Thomas Goirand dijo [Wed, Oct 05, 2011 at 10:21:06PM +0800]:
> > Because NM is what people are already used to, it's part of the Debian
> > culture about joining. Overloading that, preexisting, acronym is sort of
> > the maximum change we can do preserving "backward compatibility", but
> > still bringing existing processes closer to the correct (according to
> > Constitution and GR) terminology.
> >
> > I'm not saying we should only do backward compatible changes, a more
> > general reform of terminology might be good. But I AOL the many comments
> > that perfect should not be the enemy of the good: let's do this one and
> > improve over the status quo. (I.e.: your brainstorm is welcome, but
> > let's avoid that it gets in the way of smaller, less invasive,
> > improvements.)
> >
> > Cheers.
> >   
> In this case, I'll have to voice my concern again that I really fear
> that it's going to be even more confusing if we change the words
> behind the abbreviation only (nobody will know about this change if
> we don't advertize it enough).
> 
> Also, I don't get why you are writing that changing names for DD/DM
> will deserve a GR and constitution review, when changing from NM to
> NM wouldn't. Is it because NM isn't written into the stones of the
> constitution?

I am here with Thomas. Yes, the NM process is known, both by initials
and by full name. I think just doing a s/Maintainer/Member/ would be
similar to adding an epoch version to it. People would be as confused
by following NM 0:* than by following NM 1:*.
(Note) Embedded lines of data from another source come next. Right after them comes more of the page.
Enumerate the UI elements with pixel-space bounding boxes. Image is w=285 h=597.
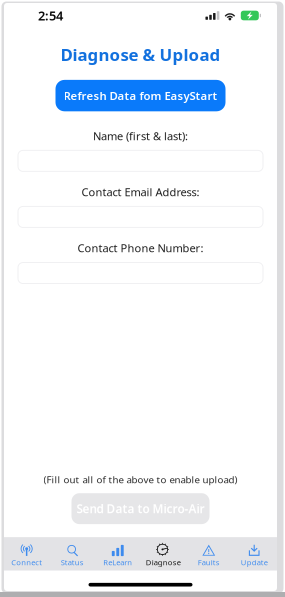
- staticText: Diagnose & Upload: [60, 43, 220, 66]
- button[interactable]: Send Data to Micro-Air: [72, 493, 210, 524]
- button[interactable]: ReLearn: [95, 537, 140, 570]
- staticText: Send Data to Micro-Air: [76, 501, 204, 517]
- button[interactable]: Connect: [4, 537, 50, 570]
- staticText: Faults: [198, 557, 220, 568]
- button[interactable]: [18, 206, 263, 228]
- button[interactable]: Status: [50, 537, 95, 570]
- button[interactable]: Diagnose: [140, 537, 186, 570]
- staticText: Update: [241, 557, 268, 568]
- staticText: Name (first & last):: [93, 128, 188, 143]
- button[interactable]: Faults: [186, 537, 232, 570]
- button[interactable]: Update: [232, 537, 277, 570]
- staticText: Refresh Data fom EasyStart: [64, 88, 218, 103]
- button[interactable]: [18, 262, 263, 284]
- button[interactable]: Refresh Data fom EasyStart: [56, 80, 226, 111]
- staticText: Contact Phone Number:: [78, 240, 204, 256]
- staticText: Diagnose: [146, 557, 181, 568]
- staticText: ReLearn: [103, 557, 132, 568]
- staticText: Contact Email Address:: [82, 184, 200, 200]
- staticText: 2:54: [38, 7, 63, 24]
- staticText: Status: [61, 557, 84, 568]
- staticText: Connect: [11, 557, 42, 568]
- staticText: (Fill out all of the above to enable upl…: [44, 473, 238, 486]
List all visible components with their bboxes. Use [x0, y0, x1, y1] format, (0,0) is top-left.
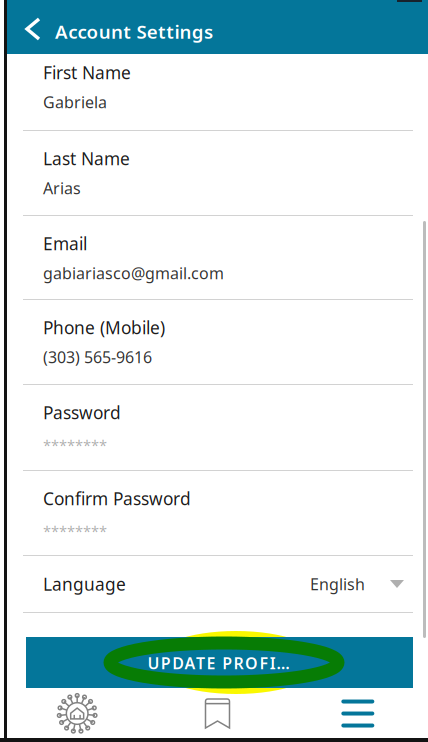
- staticText: Password: [43, 401, 121, 424]
- button[interactable]: Password: [7, 385, 428, 471]
- button[interactable]: Back: [7, 0, 55, 54]
- button[interactable]: First Name: [7, 54, 428, 131]
- button[interactable]: Confirm Password: [7, 471, 428, 556]
- button[interactable]: Phone (Mobile): [7, 300, 428, 385]
- staticText: Arias: [43, 177, 81, 199]
- staticText: Gabriela: [43, 91, 107, 113]
- staticText: Confirm Password: [43, 487, 191, 510]
- button[interactable]: Language: [7, 556, 428, 613]
- button[interactable]: Home: [7, 689, 147, 738]
- staticText: English: [310, 573, 365, 595]
- button[interactable]: Last Name: [7, 131, 428, 216]
- staticText: Language: [43, 572, 126, 596]
- staticText: First Name: [43, 61, 131, 84]
- button[interactable]: Update Profile: [26, 637, 413, 688]
- staticText: Email: [43, 232, 87, 255]
- button[interactable]: Email: [7, 216, 428, 300]
- button[interactable]: Menu: [288, 689, 428, 738]
- staticText: ********: [43, 521, 107, 541]
- staticText: Last Name: [43, 147, 130, 170]
- staticText: Phone (Mobile): [43, 316, 165, 339]
- staticText: (303) 565-9616: [43, 346, 152, 368]
- staticText: UPDATE PROFILE: [147, 652, 297, 674]
- staticText: gabiariasco@gmail.com: [43, 262, 224, 284]
- staticText: Account Settings: [55, 19, 213, 44]
- button[interactable]: Saved: [147, 689, 288, 738]
- staticText: ********: [43, 435, 107, 455]
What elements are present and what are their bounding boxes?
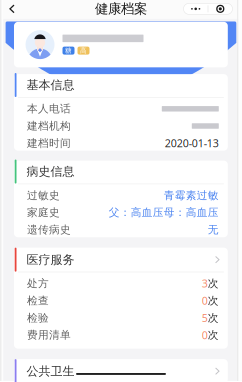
- button[interactable]: More options: [184, 3, 232, 14]
- staticText: 糖: [65, 46, 72, 55]
- staticText: 遗传病史: [27, 223, 71, 236]
- staticText: 建档时间: [27, 137, 71, 150]
- staticText: 3: [202, 276, 208, 291]
- staticText: 青霉素过敏: [164, 189, 219, 202]
- staticText: 次: [208, 311, 219, 324]
- staticText: 健康档案: [95, 1, 147, 17]
- button[interactable]: Back: [0, 0, 24, 19]
- staticText: 家庭史: [27, 206, 60, 219]
- staticText: 次: [208, 277, 219, 290]
- staticText: 0: [202, 328, 208, 342]
- staticText: 次: [208, 294, 219, 307]
- staticText: 0: [202, 294, 208, 308]
- staticText: 基本信息: [26, 78, 74, 92]
- staticText: 病史信息: [26, 164, 74, 179]
- staticText: 检验: [27, 311, 49, 324]
- staticText: 医疗服务: [26, 252, 74, 267]
- staticText: 过敏史: [27, 189, 60, 202]
- staticText: 2020-01-13: [165, 136, 219, 150]
- staticText: 本人电话: [27, 102, 71, 115]
- staticText: 父：高血压母：高血压: [109, 206, 219, 219]
- staticText: 次: [208, 328, 219, 342]
- staticText: 检查: [27, 294, 49, 307]
- staticText: 费用清单: [27, 328, 71, 342]
- staticText: 公共卫生: [26, 364, 74, 378]
- staticText: 处方: [27, 277, 49, 290]
- staticText: 无: [208, 223, 219, 236]
- staticText: 高: [80, 46, 87, 55]
- staticText: 5: [202, 311, 208, 325]
- staticText: 建档机构: [27, 119, 71, 132]
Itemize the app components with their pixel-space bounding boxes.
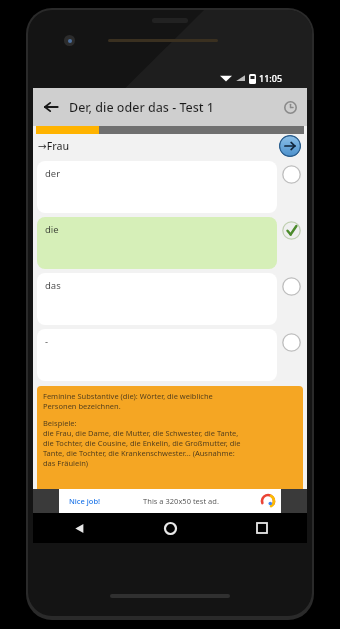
button[interactable]: das <box>37 273 303 325</box>
staticText: Der, die oder das - Test 1 <box>69 99 214 116</box>
button[interactable]: Home <box>125 513 216 543</box>
button[interactable]: Nice job! <box>59 489 281 513</box>
button[interactable]: Recents <box>216 513 307 543</box>
staticText: →Frau <box>38 139 70 153</box>
staticText: Beispiele: <box>43 418 77 428</box>
staticText: 11:05 <box>259 72 283 84</box>
staticText: die <box>45 223 59 236</box>
button[interactable]: Next question <box>279 135 301 157</box>
staticText: This a 320x50 test ad. <box>143 496 219 506</box>
staticText: die Frau, die Dame, die Mutter, die Schw… <box>43 428 241 468</box>
button[interactable]: - <box>37 329 303 381</box>
staticText: der <box>45 167 61 180</box>
staticText: Nice job! <box>69 496 101 506</box>
button[interactable]: History <box>273 88 307 126</box>
button[interactable]: der <box>37 161 303 213</box>
staticText: - <box>45 335 49 348</box>
button[interactable]: die <box>37 217 303 269</box>
button[interactable]: Feminine Substantive (die): Wörter, die … <box>37 386 303 494</box>
staticText: das <box>45 279 61 292</box>
staticText: Feminine Substantive (die): Wörter, die … <box>43 391 213 411</box>
button[interactable]: Back <box>33 513 125 543</box>
button[interactable]: Back <box>33 88 69 126</box>
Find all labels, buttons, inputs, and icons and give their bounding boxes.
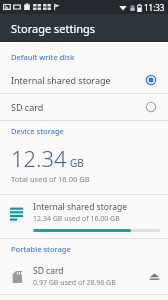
staticText: SD card <box>11 101 145 113</box>
staticText: 11:33 <box>144 2 165 13</box>
button[interactable]: Eject SD card <box>149 271 160 282</box>
staticText: Internal shared storage <box>11 74 145 86</box>
other: Internal shared storage <box>10 206 23 219</box>
staticText: 12.34 GB used of 16.00 GB <box>33 214 120 224</box>
button[interactable]: 12.34 <box>0 141 168 190</box>
staticText: Internal shared storage <box>33 201 128 213</box>
button[interactable]: SD card <box>0 94 168 120</box>
staticText: Total used of 16.00 GB <box>11 174 90 184</box>
other: SD card <box>11 271 23 283</box>
staticText: Storage settings <box>11 21 96 36</box>
button[interactable]: SD card <box>0 259 168 294</box>
staticText: GB <box>70 156 84 170</box>
staticText: Default write disk <box>11 52 75 62</box>
staticText: SD card <box>33 265 64 277</box>
staticText: Portable storage <box>11 244 71 254</box>
staticText: Device storage <box>11 126 64 136</box>
button[interactable]: Internal shared storage <box>0 67 168 93</box>
staticText: 12.34 <box>11 143 67 173</box>
staticText: 0.97 GB used of 28.96 GB <box>33 278 116 288</box>
button[interactable]: Internal shared storage <box>0 195 168 238</box>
If we want to make things clear, rather than sticking to old and
confusing name schemes (that reflected reality back where you were
either a Developer/Member/Maintainer or nothing at all), is to abandon
old namings and come up with new ones.

And if it needs a constitutional amendment, well, so be it. If we come
up with clear reasoning and naming, I don't expect it to fail. Yes,
it's more bureaucratic, but there's a reason for the process to
exist. Precisely, to make us all DDs 1) think it over until it's a
good enough proposal and 2) participate even if we don't follow the
relevant mailing list. Having your proposal go through a GR will get
the input of more DDs, give everybody the opportunity to comment on
it, and inform all of them on the outcome.